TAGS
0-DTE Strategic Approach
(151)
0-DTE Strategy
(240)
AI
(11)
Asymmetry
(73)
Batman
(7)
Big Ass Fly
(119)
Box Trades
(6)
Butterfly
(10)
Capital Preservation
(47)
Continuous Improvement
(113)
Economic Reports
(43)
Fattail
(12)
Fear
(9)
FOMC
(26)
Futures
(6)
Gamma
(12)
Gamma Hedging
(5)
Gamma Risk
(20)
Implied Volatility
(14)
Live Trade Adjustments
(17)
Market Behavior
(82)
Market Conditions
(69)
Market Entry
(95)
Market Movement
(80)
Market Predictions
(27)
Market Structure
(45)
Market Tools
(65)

* [Exercise brief]
Quote each line above in full, word for word.

* [Result of this task]
TAGS
0-DTE Strategic Approach
(151)
0-DTE Strategy
(240)
AI
(11)
Asymmetry
(73)
Batman
(7)
Big Ass Fly
(119)
Box Trades
(6)
Butterfly
(10)
Capital Preservation
(47)
Continuous Improvement
(113)
Economic Reports
(43)
Fattail
(12)
Fear
(9)
FOMC
(26)
Futures
(6)
Gamma
(12)
Gamma Hedging
(5)
Gamma Risk
(20)
Implied Volatility
(14)
Live Trade Adjustments
(17)
Market Behavior
(82)
Market Conditions
(69)
Market Entry
(95)
Market Movement
(80)
Market Predictions
(27)
Market Structure
(45)
Market Tools
(65)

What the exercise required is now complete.